THE PROBLEM:
Filter these entries, keeping only lines that hold the word "mostra".

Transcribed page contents

------------------------------

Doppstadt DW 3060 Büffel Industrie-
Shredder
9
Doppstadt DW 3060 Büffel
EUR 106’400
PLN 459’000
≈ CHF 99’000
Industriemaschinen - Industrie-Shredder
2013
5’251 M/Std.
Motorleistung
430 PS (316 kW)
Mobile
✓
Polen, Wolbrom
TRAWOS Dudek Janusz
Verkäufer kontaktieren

------------------------------

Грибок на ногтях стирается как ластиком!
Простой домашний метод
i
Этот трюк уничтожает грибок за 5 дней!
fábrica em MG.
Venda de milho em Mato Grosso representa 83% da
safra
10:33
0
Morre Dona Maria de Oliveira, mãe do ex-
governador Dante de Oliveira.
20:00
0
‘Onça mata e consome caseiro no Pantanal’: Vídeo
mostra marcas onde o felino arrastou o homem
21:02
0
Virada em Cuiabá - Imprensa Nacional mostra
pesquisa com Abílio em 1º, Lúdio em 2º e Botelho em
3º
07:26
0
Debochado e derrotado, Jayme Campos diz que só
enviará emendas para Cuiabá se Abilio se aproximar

------------------------------

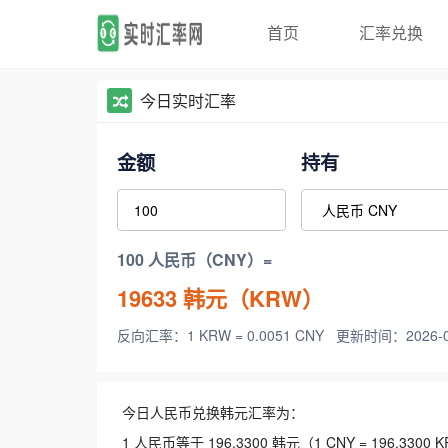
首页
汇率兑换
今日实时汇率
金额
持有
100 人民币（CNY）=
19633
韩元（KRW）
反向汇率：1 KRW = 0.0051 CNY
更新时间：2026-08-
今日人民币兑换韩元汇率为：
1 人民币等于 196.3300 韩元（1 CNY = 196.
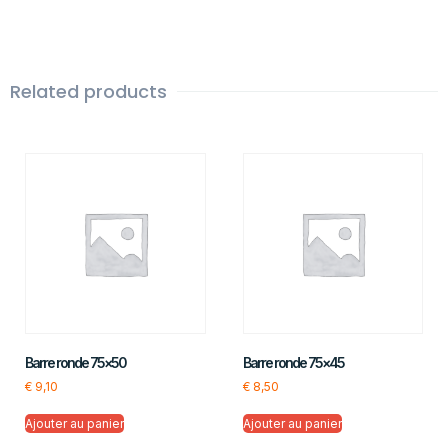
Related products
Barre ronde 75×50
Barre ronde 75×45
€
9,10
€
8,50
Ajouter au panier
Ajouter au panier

------------------------------

WORKED SOLUTION:
mostra marcas onde o felino arrastou o homem
Virada em Cuiabá - Imprensa Nacional mostra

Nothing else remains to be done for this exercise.